A região, em virtude de um rápido e recente crescimento da construção civil, apresenta uma considerável quantidade de
beneficiadores de mármores e granitos, para aplicação em pisos, revestimentos e pias para lavatórios. O beneficiamento
destes materiais gera resíduos sem aplicação direta em outros processos produtivos, contribuindo para o incremento no
volume do lixo urbano.
Desta forma, como citado durante o processo de produção, foi sugerida a incorporação deste material em substituição ao
arisco. As fotos apresentadas na figura 7 já apresentam peças produzidas com esta substituição.
A incorporação direta de resíduos inertes (não contaminantes) já constitui um segundo aspecto sustentável do ladrilho
hdráulico, além da própria produção com baixo consumo de energia e sem geração de resíduos.

3. CONCLUSÃO

Os ladrilhos hidráulicos, além de constituírem um material de importância histórica, com uso previsto em restaurações
de edificações antigas, bem como em projetos modernos personalizados, possui um grande potencial de uso como
material de baixo impacto ambiental. Porém a pouca oferta de literatura técnica sobre o processo de fabricação e seu
caráter empírico implicam na necessidade de adoção de processos modernos de controle tecnológico de matérias-primas
e de produtos acabados. Esta adequação trará confiabilidade e possibilidade de ampliação no uso deste material.

Referências
[1] ABNT (2013). NBR 9457 – Ladrilhos hidráulicos para pavimentação. Especificação e métodos de ensaio.

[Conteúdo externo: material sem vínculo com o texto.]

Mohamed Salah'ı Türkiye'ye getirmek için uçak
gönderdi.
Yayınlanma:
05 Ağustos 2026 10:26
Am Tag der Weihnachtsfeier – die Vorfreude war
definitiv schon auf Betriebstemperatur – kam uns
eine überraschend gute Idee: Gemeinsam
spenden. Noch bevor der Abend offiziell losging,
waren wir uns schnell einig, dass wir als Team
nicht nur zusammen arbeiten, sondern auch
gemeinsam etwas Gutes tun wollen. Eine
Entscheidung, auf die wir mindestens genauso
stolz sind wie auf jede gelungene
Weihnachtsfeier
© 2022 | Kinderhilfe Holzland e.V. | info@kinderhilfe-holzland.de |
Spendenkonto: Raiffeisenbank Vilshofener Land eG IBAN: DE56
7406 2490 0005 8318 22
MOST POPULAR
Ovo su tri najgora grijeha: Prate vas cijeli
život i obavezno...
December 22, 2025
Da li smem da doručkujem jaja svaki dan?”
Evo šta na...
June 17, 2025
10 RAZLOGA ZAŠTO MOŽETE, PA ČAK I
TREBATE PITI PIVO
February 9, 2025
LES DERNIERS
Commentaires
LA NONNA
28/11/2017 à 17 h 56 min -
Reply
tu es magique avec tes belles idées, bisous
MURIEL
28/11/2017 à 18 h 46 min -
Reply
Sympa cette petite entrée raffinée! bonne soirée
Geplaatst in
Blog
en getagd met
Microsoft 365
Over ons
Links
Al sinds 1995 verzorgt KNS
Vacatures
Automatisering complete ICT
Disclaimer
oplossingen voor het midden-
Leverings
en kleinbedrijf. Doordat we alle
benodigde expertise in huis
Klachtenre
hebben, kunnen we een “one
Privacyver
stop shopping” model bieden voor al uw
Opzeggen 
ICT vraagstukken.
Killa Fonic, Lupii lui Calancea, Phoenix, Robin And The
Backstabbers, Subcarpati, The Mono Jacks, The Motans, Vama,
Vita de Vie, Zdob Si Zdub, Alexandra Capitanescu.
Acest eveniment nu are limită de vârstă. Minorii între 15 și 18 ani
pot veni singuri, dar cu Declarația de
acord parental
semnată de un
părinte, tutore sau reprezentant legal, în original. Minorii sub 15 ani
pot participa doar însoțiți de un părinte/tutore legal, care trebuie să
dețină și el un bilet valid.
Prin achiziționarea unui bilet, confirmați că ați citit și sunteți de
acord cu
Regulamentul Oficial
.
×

Associação Brasileira de Normas Técnicas. Rio de Janeiro, 15p.
[2] ABNT (1997). NBR 13818 – Placas Cerâmicas para Revestimentos. Especificação e métodos de ensaio.
Associação Brasileira de Normas Técnicas. Rio de Janeiro, 78p.

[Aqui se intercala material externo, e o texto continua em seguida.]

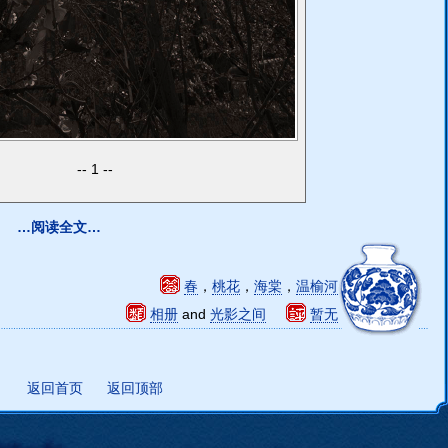
1
…阅读全文…
春
，
桃花
，
海棠
，
温榆河
相册
and
光影之间
暂无
返回首页
返回顶部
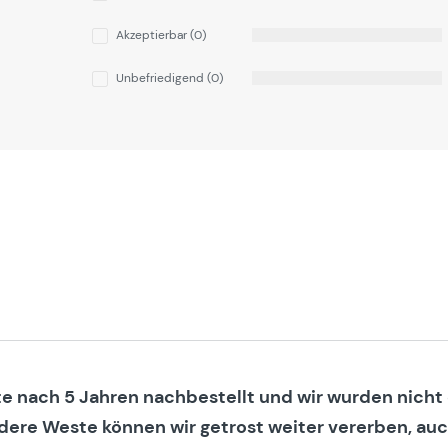
Akzeptierbar (0)
Unbefriedigend (0)
 nach 5 Jahren nachbestellt und wir wurden nicht e
dere Weste können wir getrost weiter vererben, auch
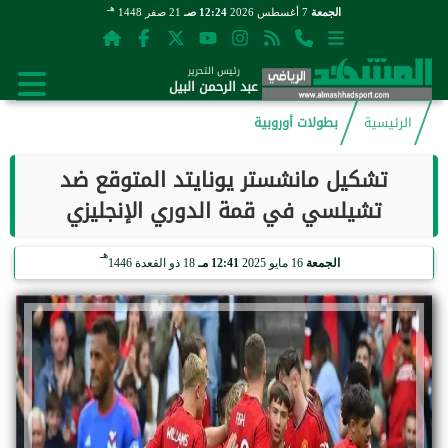
هـ
الجمعة
7 أغسطس 2026
12:24 صـ
21 صفر 1448
رئيس التحرير
عبد الرحمن البيل
الرئيسية
بطولات أوروبية
تشكيل مانشستر يونايتد المتوقع ضد
تشيلسي في قمة الدوري الإنجليزي
هـ
الجمعة
16 مايو 2025
12:41 مـ
18 ذو القعدة 1446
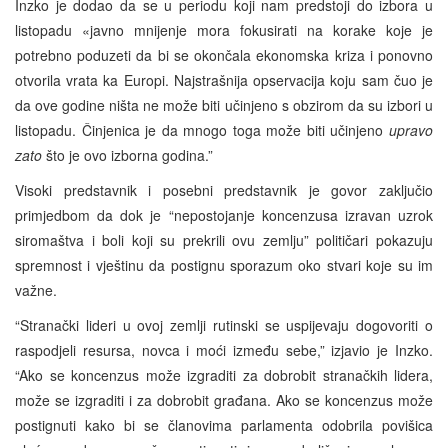
Inzko je dodao da se u periodu koji nam predstoji do izbora u
listopadu «javno mnijenje mora fokusirati na korake koje je
potrebno poduzeti da bi se okončala ekonomska kriza i ponovno
otvorila vrata ka Europi. Najstrašnija opservacija koju sam čuo je
da ove godine ništa ne može biti učinjeno s obzirom da su izbori u
listopadu. Činjenica je da mnogo toga može biti učinjeno
upravo
zato
što je ovo izborna godina.”
Visoki predstavnik i posebni predstavnik je govor zaključio
primjedbom da dok je “nepostojanje koncenzusa izravan uzrok
siromaštva i boli koji su prekrili ovu zemlju” političari pokazuju
spremnost i vještinu da postignu sporazum oko stvari koje su im
važne.
“Stranački lideri u ovoj zemlji rutinski se uspijevaju dogovoriti o
raspodjeli resursa, novca i moći između sebe,” izjavio je Inzko.
“Ako se koncenzus može izgraditi za dobrobit stranačkih lidera,
može se izgraditi i za dobrobit građana. Ako se koncenzus može
postignuti kako bi se članovima parlamenta odobrila povišica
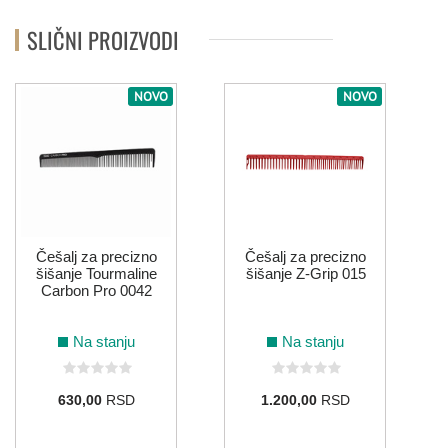
SLIČNI PROIZVODI
NOVO
NOVO
Češalj za precizno
Češalj za precizno
šišanje Tourmaline
šišanje Z-Grip 015
Carbon Pro 0042
Na stanju
Na stanju
630,00
RSD
1.200,00
RSD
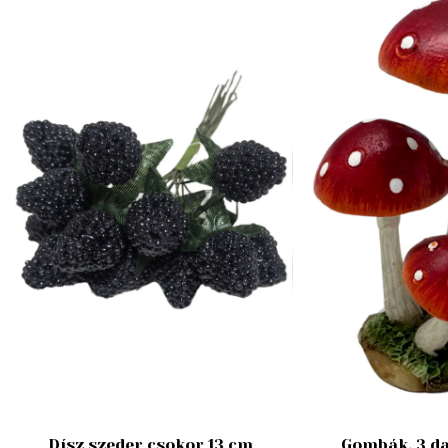
Dísz szeder csokor 13 cm
Gombák, 3 da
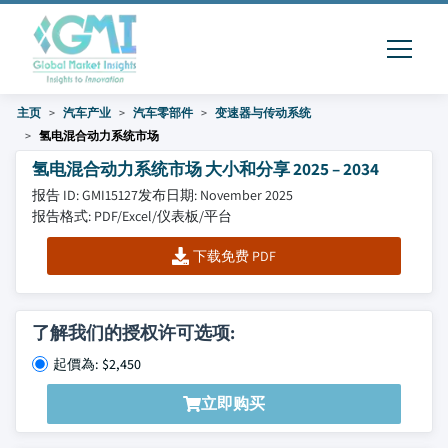
主页
汽车产业
汽车零部件
变速器与传动系统
氢电混合动力系统市场
氢电混合动力系统市场 大小和分享 2025 – 2034
报告 ID: GMI15127
发布日期: November 2025
报告格式: PDF/Excel/仪表板/平台
下载免费 PDF
了解我们的授权许可选项:
起價為: $2,450
立即购买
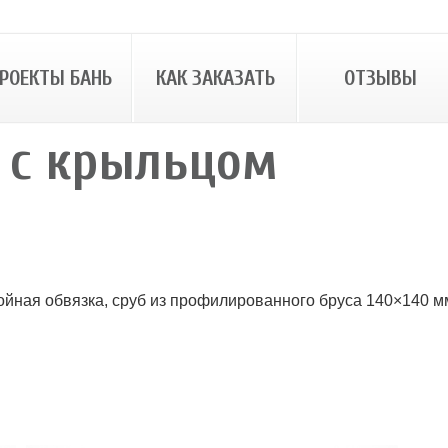
РОЕКТЫ БАНЬ
КАК ЗАКАЗАТЬ
ОТЗЫВЫ
 с крыльцом
йная обвязка, сруб из профилированного бруса 140×140 м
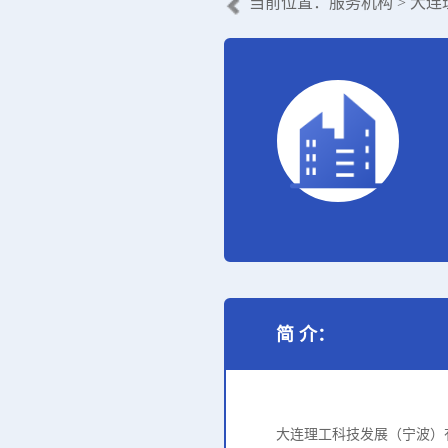
当前位置：
服务机构
> 大
简 介：
大连理工科技发展（宁波）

[3] Becker A.,Vuolo C. O Mago dos Ladrilhos Hidráulicos (2009). Revista Pós v.16 n.25 • São Paulo. Junho 2009.
[4] Melo C., Ribeiro R. Técnicas Construtivas do Período Eclético no Rio de Janeiro (2007). Revista Brasileira de
Arqueometria, Restauração e Conservação. Vol.1, No.3, pp. 080 - 085.
[5] Marques J. S. Estudo do Processo de Produção de Ladrilhos Hidráulicos Visando à Incorporação de Resíduos
Sólidos. Dissertação de Mestrado do Programa de Pós-Graduação em Engenharia de Edificações e Saneamento.
Universidade Estadual de Londrina, Paraná. 2012.
[6] Revista VOE, edição 26. São Paulo, 2011.